Copy out exactly the stretch of the listing below that begins at the line containing "Tuesday 10th March 2026 07:48 AM" and ends at the line containing "report will be taken seriously if lodged", and copy nothing outside it.

__Records shown__
■ ■ ■ ■ ■
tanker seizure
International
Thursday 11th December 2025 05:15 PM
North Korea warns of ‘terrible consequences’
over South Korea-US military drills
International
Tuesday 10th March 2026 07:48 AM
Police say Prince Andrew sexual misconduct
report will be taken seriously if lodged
■ ■ ■ ■ ■
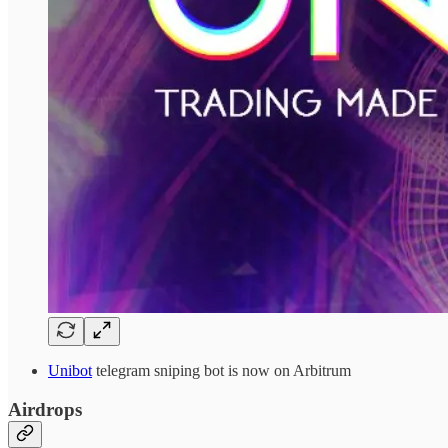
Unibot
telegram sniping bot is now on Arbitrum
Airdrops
■ ■ ■ ■ ■
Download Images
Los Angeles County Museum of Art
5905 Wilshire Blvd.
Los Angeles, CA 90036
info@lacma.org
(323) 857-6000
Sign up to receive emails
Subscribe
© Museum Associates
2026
■ ■ ■ ■ ■
__Answer box__
Tuesday 10th March 2026 07:48 AM
Police say Prince Andrew sexual misconduct
report will be taken seriously if lodged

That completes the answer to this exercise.